TASK TO COMPLETE — What I need is an exact repeat of the lines from the one with "Where is 'left" through the end of the listing below. Leave out every picture.

GIVEN DATA —
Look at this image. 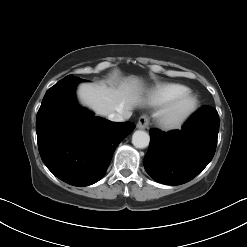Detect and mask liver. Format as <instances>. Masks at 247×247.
I'll return each instance as SVG.
<instances>
[{
    "instance_id": "obj_1",
    "label": "liver",
    "mask_w": 247,
    "mask_h": 247,
    "mask_svg": "<svg viewBox=\"0 0 247 247\" xmlns=\"http://www.w3.org/2000/svg\"><path fill=\"white\" fill-rule=\"evenodd\" d=\"M143 83L138 77L129 76L121 80L117 87L81 84L77 95L82 105L97 114L107 116L120 109L131 110L142 103Z\"/></svg>"
}]
</instances>
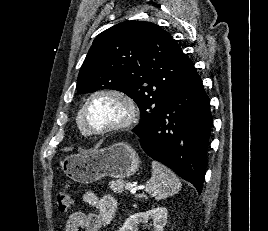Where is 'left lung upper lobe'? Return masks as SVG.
Masks as SVG:
<instances>
[{
	"instance_id": "5c2ea615",
	"label": "left lung upper lobe",
	"mask_w": 268,
	"mask_h": 231,
	"mask_svg": "<svg viewBox=\"0 0 268 231\" xmlns=\"http://www.w3.org/2000/svg\"><path fill=\"white\" fill-rule=\"evenodd\" d=\"M172 36L145 21H125L93 41L77 79L78 93L103 89L124 92L137 103L140 123L148 131L159 118L173 89L194 71Z\"/></svg>"
}]
</instances>
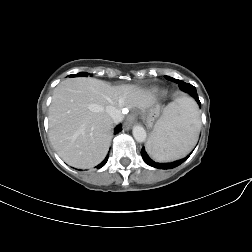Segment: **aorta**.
<instances>
[{"instance_id":"aorta-1","label":"aorta","mask_w":252,"mask_h":252,"mask_svg":"<svg viewBox=\"0 0 252 252\" xmlns=\"http://www.w3.org/2000/svg\"><path fill=\"white\" fill-rule=\"evenodd\" d=\"M132 133H133V137L135 138L137 142L141 143L146 140L147 134H146L145 129L142 126H139V125L134 126Z\"/></svg>"}]
</instances>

ANSWER BOX —
Where is 'left lung upper lobe'? Return masks as SVG.
Masks as SVG:
<instances>
[{
	"instance_id": "5c2ea615",
	"label": "left lung upper lobe",
	"mask_w": 268,
	"mask_h": 231,
	"mask_svg": "<svg viewBox=\"0 0 268 231\" xmlns=\"http://www.w3.org/2000/svg\"><path fill=\"white\" fill-rule=\"evenodd\" d=\"M172 36L145 21H125L93 41L77 79L78 93L103 89L124 92L137 103L140 123L148 131L159 118L173 89L194 71Z\"/></svg>"
}]
</instances>
Segment: **aorta**.
<instances>
[{"instance_id":"aorta-1","label":"aorta","mask_w":252,"mask_h":252,"mask_svg":"<svg viewBox=\"0 0 252 252\" xmlns=\"http://www.w3.org/2000/svg\"><path fill=\"white\" fill-rule=\"evenodd\" d=\"M132 133H133V137L135 138L137 142L141 143L146 140L147 134H146L145 129L142 126H139V125L134 126Z\"/></svg>"}]
</instances>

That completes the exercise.